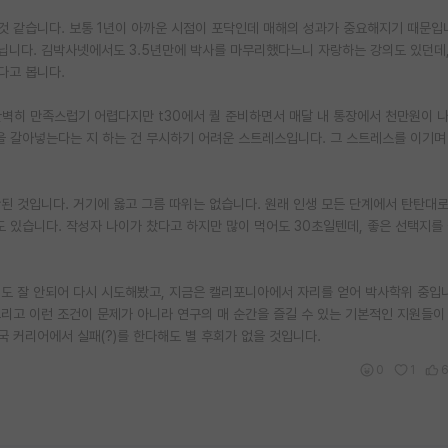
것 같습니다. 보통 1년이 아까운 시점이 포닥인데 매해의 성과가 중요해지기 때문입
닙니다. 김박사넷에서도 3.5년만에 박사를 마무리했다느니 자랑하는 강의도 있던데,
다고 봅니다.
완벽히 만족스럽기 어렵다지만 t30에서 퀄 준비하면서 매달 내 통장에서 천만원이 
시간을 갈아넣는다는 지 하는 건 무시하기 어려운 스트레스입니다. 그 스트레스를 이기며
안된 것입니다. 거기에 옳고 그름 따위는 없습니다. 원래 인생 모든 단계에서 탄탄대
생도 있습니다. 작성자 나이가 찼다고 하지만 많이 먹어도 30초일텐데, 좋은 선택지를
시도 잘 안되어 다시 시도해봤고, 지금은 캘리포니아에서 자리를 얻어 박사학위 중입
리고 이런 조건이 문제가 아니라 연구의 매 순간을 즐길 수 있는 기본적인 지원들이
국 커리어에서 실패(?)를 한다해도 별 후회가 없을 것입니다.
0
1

--

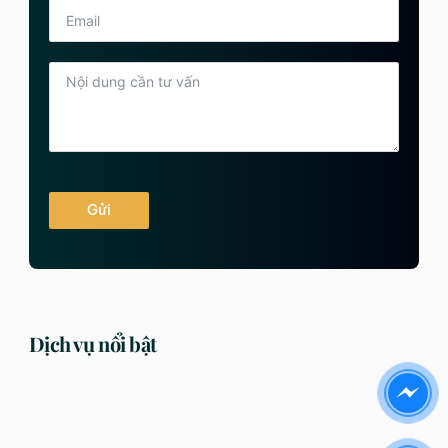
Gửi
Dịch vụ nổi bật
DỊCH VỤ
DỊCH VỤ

---

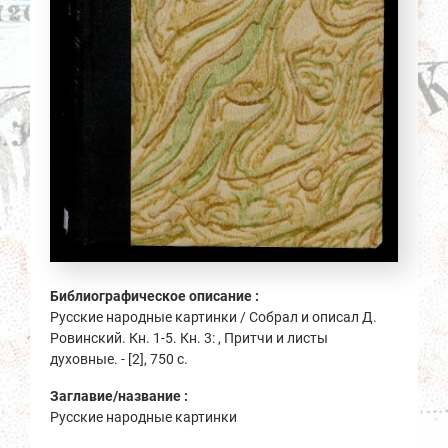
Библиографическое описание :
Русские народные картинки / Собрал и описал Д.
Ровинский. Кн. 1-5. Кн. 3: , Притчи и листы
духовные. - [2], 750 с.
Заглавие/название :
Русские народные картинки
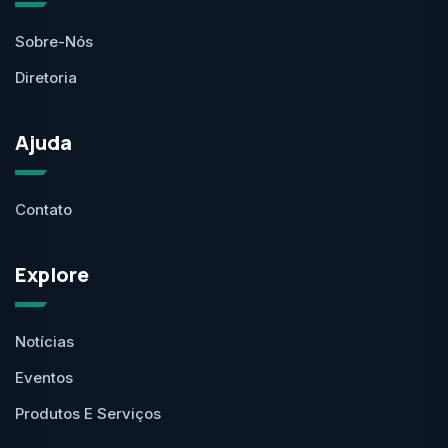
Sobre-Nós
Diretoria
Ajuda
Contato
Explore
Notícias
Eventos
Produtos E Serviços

- [YOUR INSTRUCTIONS] For the string "народные", show each line of the entries above where it occurs.

- [OUTPUT FOR THIS EXERCISE]
Русские народные картинки / Собрал и описал Д.
Русские народные картинки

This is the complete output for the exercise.